───── Data extract

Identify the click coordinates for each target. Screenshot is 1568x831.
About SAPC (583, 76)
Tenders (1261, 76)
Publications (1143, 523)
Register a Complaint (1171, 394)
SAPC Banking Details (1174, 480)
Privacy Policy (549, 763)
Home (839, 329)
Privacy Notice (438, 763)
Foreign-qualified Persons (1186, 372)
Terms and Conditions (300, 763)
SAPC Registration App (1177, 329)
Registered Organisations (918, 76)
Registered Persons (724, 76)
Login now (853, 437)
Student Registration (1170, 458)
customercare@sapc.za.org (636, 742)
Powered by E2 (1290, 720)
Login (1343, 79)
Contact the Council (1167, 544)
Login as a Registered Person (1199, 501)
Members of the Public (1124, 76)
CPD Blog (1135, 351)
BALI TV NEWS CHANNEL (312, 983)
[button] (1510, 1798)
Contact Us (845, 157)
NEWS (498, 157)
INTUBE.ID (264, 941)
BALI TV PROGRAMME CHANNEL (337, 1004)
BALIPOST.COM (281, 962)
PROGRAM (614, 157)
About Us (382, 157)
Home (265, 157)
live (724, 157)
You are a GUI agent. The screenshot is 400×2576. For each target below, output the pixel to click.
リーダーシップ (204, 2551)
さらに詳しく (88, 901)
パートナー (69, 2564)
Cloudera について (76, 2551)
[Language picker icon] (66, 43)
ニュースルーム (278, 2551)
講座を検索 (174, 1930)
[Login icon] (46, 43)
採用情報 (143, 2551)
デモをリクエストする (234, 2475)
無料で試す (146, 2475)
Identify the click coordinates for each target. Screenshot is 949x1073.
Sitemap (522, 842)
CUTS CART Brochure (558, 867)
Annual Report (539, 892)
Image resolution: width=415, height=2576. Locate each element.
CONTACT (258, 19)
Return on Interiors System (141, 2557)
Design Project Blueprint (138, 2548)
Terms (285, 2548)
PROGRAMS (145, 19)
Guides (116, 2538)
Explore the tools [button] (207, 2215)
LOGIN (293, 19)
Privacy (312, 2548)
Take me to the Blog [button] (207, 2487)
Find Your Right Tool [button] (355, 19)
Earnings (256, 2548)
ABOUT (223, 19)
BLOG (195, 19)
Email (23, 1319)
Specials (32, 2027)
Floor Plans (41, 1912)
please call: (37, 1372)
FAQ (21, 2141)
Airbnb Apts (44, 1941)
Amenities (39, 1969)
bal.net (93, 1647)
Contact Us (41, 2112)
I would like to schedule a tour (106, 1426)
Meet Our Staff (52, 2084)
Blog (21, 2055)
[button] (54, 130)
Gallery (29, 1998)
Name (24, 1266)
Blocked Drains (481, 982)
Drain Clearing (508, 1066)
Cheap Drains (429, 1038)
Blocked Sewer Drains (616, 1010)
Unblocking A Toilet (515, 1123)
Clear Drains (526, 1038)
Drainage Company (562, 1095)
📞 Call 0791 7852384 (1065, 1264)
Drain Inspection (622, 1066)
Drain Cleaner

──────────

◆ **Work to be completed**: Locate the word "Registration" in the records above, and return each line that has it.

◆ **Worked solution**:
SAPC Registration App (1177, 329)
Student Registration (1170, 458)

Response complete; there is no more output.